Por Hylda Cavalcanti
O Superior Tribunal de Justiça (STJ), por meio de julgamento da sua 4ª turma, decidiu que não cabe pagamento de indenização por dano moral pela Editora Abril ao presidente Lula em função da capa de uma das edições da Revista Veja, veiculada em 2015, que apresentou uma montagem com o presidente — na época ex-presidente — no corpo de um presidiário.
Os ministros que integram o colegiado consideraram que, por se tratar de uma figura pública, Lula está sujeito a críticas mais incisivas, principalmente quando relacionadas a fatos de interesse jornalístico. Num julgamento demorado e permeado por muitos debates, eles destacaram que o dano à imagem costuma acontecer a partir do confronto entre o caso concreto e a forma representativa desse dano.
Liberdade de expressão
Enfatizaram, também, que é preciso destacar as limitações que os veículos de imprensa devem ter em relação ao direito à honra, à imagem e à privacidade das pessoas, mas ao mesmo tempo, é preciso defender “a primazia da liberdade de expressão”.
Na montagem feita pela revista, as listras do uniforme de presidiário foram substituídas por nomes de investigados, acompanhada do título: “Os ‘chaves de cadeia’ que cercam Lula. Ele sempre escapou dos adversários, mas quem o está afundando agora são parentes, amigos, petistas e doadores de campanha investigados por corrupção.”
Na ação, o presidente alegou que houve ofensa à sua honra. O relator do recurso no STJ — um Agravo Interno nos Embargos de Declaração no Recurso Especial (AgInt nos EDcl no REsp) Nº 1.824.219 — ministro João Otávio de Noronha, votou para que os argumentos apresentados pela defesa de Lula fossem rejeitados e mantido o entendimento de primeira e segunda instâncias.
Crítica “irônica e contundente”
De acordo com o magistrado, após avaliação do caso, “a capa da revista não ultrapassou os limites da liberdade de imprensa, embora tenha feito uma crítica irônica e contundente”. “A publicação divulgou uma imagem vinculada a fatos de interesse público no contexto das investigações da Lava Jato, envolvendo pessoas próximas ao então ex-presidente”, acrescentou.

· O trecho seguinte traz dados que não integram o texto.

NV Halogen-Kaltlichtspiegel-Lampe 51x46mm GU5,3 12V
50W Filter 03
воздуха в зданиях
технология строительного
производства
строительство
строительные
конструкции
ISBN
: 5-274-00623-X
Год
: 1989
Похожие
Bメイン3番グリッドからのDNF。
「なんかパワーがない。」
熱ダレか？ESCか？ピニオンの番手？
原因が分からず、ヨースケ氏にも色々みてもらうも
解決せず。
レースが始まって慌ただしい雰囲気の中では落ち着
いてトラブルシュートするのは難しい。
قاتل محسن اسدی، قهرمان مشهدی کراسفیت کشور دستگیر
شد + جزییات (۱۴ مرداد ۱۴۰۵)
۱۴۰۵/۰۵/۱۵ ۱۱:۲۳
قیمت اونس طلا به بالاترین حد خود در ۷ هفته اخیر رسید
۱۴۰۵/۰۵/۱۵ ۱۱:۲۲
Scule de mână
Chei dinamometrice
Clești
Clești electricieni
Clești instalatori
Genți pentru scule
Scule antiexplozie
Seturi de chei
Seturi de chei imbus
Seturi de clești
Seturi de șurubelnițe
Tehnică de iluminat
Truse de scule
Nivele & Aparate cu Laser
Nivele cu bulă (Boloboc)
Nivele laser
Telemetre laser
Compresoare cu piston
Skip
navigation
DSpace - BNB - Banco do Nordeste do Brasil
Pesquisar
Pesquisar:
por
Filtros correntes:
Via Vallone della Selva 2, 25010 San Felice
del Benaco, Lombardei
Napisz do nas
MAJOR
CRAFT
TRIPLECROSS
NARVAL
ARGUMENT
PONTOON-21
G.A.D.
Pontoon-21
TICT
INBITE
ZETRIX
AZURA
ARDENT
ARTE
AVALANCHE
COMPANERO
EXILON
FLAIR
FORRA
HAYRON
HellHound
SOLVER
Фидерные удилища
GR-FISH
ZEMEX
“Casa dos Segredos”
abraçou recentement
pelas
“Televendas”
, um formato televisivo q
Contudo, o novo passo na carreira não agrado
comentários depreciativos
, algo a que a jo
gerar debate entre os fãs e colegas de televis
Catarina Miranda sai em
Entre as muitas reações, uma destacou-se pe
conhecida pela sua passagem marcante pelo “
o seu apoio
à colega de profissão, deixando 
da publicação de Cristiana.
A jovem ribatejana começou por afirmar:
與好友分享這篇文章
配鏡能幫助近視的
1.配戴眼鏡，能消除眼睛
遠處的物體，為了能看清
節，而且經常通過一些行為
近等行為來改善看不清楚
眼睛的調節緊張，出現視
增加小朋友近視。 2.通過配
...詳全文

O ministro Noronha afirmou, também, no seu relatório/voto, que o STJ possui jurisprudência no sentido de que “pessoas públicas estão sujeitas a maior grau de escrutínio por parte da imprensa, justamente pelo papel que exercem na sociedade”. Em razão disso, ele considerou que não houve abuso ou intenção de difamar, mas sim o “exercício legítimo da atividade jornalística”. “A liberdade de imprensa, embora não seja absoluta, deve prevalecer quando exercida com base em informações verossímeis e em contexto de relevância pública”, disse no seu voto.
Voto divergente
A posição de Noronha foi acompanhada na Turma pelos ministros Isabel Gallotti e Raul Araújo. O voto do ministro Antônio Carlos Ferreira foi divergente. Ele defendeu que a publicação “não se limitou ao exercício da liberdade de imprensa e ultrapassou os limites da crítica legítima. Ao associar a imagem do autor da ação [Lula] a uma caricatura de presidiário, a publicação acabou por imputar-lhe, de forma direta, uma conduta criminosa, atingindo sua honra de maneira desproporcional”, enfatizou Ferreira.

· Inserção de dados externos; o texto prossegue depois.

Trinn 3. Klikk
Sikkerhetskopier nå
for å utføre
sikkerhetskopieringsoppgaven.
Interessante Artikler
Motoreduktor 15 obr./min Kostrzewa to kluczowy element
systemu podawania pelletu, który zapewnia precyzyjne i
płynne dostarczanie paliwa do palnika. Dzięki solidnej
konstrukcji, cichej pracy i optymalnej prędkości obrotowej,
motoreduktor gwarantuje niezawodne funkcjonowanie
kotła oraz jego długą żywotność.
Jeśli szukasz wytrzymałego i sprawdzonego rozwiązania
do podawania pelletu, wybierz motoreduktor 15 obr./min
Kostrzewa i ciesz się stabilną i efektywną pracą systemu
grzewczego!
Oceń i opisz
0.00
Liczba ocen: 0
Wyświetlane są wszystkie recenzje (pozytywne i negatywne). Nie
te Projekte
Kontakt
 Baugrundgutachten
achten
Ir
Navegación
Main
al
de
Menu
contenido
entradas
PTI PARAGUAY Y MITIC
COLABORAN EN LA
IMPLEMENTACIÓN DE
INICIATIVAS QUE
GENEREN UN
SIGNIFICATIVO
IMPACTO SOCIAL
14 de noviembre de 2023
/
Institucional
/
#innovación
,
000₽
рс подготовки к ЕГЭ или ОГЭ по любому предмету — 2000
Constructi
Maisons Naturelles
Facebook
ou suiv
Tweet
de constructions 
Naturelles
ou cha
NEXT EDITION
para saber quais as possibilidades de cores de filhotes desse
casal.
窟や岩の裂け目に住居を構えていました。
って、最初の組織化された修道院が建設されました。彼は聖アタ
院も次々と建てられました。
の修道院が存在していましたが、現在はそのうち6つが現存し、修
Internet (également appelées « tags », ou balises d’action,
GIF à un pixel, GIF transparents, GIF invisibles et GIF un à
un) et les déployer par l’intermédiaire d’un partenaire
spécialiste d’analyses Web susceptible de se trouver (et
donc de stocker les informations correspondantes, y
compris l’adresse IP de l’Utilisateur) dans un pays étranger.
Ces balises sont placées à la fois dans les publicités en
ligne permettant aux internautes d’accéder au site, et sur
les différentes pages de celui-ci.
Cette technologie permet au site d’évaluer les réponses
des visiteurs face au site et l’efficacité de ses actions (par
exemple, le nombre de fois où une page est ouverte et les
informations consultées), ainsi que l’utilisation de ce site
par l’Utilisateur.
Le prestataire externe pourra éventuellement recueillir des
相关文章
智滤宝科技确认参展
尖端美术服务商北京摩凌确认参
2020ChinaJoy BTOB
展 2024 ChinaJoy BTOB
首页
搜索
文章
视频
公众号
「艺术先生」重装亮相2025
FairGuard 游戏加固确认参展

O ministro responsável pelo voto divergente disse que, no caso concreto, é cabível a condenação por danos morais à editora, “pois a montagem extrapolou o dever de informar e gerou ofensa pessoal indevida”, destacou. Mas terminou sendo voto vencido.

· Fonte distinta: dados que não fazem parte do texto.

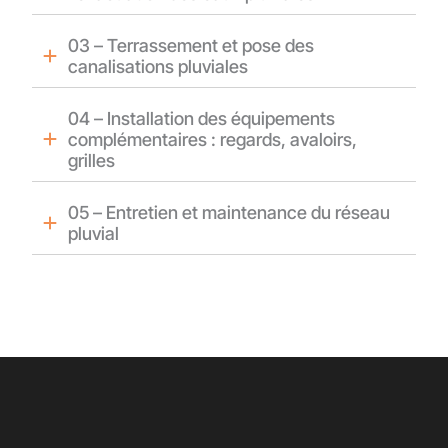
03 – Terrassement et pose des
canalisations pluviales
04 – Installation des équipements
complémentaires : regards, avaloirs,
grilles
05 – Entretien et maintenance du réseau
pluvial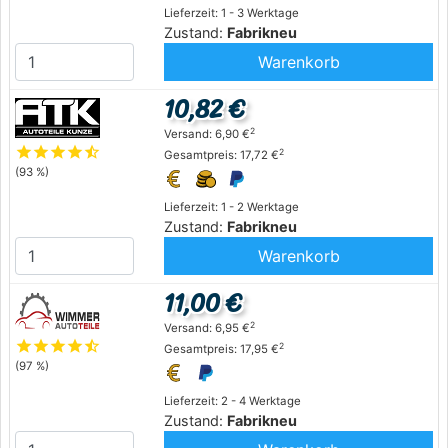
Lieferzeit: 1 - 3 Werktage
Zustand:
Fabrikneu
Warenkorb
10,82 €
2
Versand: 6,90 €
star
star
star
star
star_half
2
Gesamtpreis: 17,72 €
(93 %)
Lieferzeit: 1 - 2 Werktage
Zustand:
Fabrikneu
Warenkorb
11,00 €
2
Versand: 6,95 €
star
star
star
star
star_half
2
Gesamtpreis: 17,95 €
(97 %)
Lieferzeit: 2 - 4 Werktage
Zustand:
Fabrikneu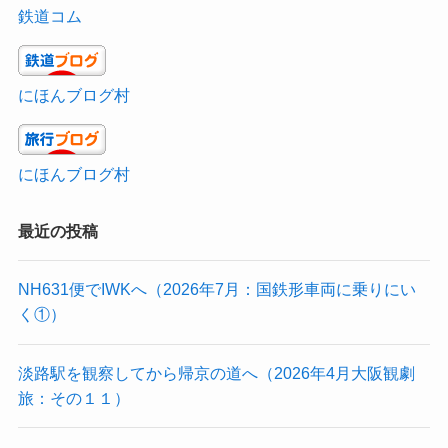
鉄道コム
にほんブログ村
にほんブログ村
最近の投稿
NH631便でIWKへ（2026年7月：国鉄形車両に乗りにい
く①）
淡路駅を観察してから帰京の道へ（2026年4月大阪観劇
旅：その１１）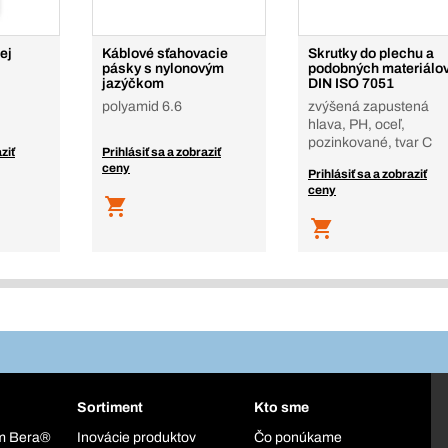
ej
Káblové sťahovacie
Skrutky do plechu a
pásky s nylonovým
podobných materiálo
jazýčkom
DIN ISO 7051
polyamid 6.6
zvýšená zapustená
hlava, PH, oceľ,
pozinkované, tvar C
ziť
Prihlásiť sa a zobraziť
ceny
Prihlásiť sa a zobraziť
ceny
Sortiment
Kto sme
ém Bera®
Inovácie produktov
Čo ponúkame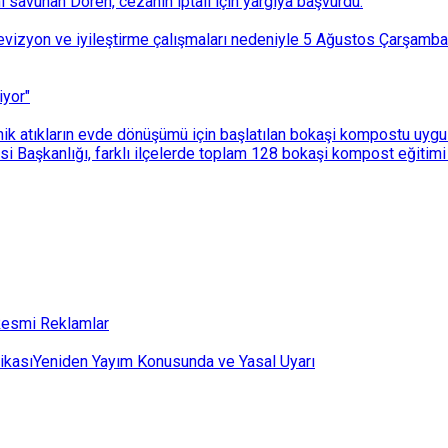
ı savunan Dören, cezanın iptali için yargıya başvurdu.
i revizyon ve iyileştirme çalışmaları nedeniyle 5 Ağustos Çarşam
iyor"
k atıkların evde dönüşümü için başlatılan bokaşi kompostu uygulam
 Başkanlığı, farklı ilçelerde toplam 128 bokaşi kompost eğitimi d
esmi Reklamlar
ikası
Yeniden Yayım Konusunda ve Yasal Uyarı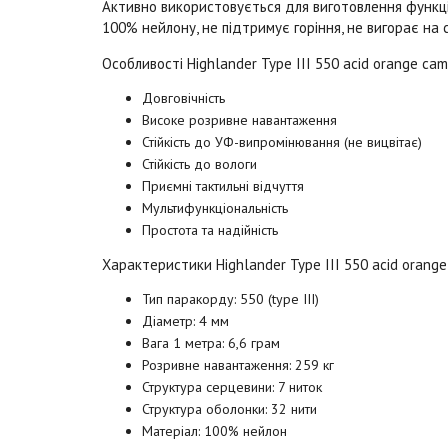
Активно використовується для виготовлення функціо
100% нейлону, не підтримує горіння, не вигорає на с
Особливості Highlander Type III 550
acid orange ca
Довговічність
Високе розривне навантаження
Стійкість до УФ-випромінювання (не вицвітає)
Стійкість до вологи
Приємні тактильні відчуття
Мультифункціональність
Простота та надійність
Характеристики Highlander Type III 550
acid orang
Тип паракорду: 550 (type III)
Діаметр: 4 мм
Вага 1 метра: 6,6 грам
Розривне навантаження: 259 кг
Структура серцевини: 7 ниток
Структура оболонки: 32 нити
Матеріал: 100% нейлон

Primeira e segunda instâncias
O processo foi ajuizado, na origem, na Justiça de São Paulo, onde os advogados do então ex-presidente Lula argumentaram que a revista retratou “uma mentira com o objetivo de denegrir e enxovalhar a sua honra e imagem, em claro desrespeito à Constituição”. A Editora Abril, responsável pela Veja, afirmou que a imagem consistiu na “expressão da sociedade manifestada nas ruas” e que se constituía em “fato jornalístico, sendo legítima a sua abordagem crítica”.
Em primeira instância, a juíza Luciana Bassi de Melo, da 5ª Vara Cível do Fórum de Pinheiros (SP), rejeitou o pedido de indenização. Para a magistrada, apesar de não haver consenso em torno das “críticas fortes e termos depreciativos utilizados na capa e na reportagem, as críticas guardam pertinência com os fatos de interesse público”. A defesa de Lula recorreu ao Tribunal de Justiça de São Paulo (TJSP), onde a 10ª Câmara de Direito Privado manteve a decisão. Foi quando os advogados interpuseram recurso junto ao STJ.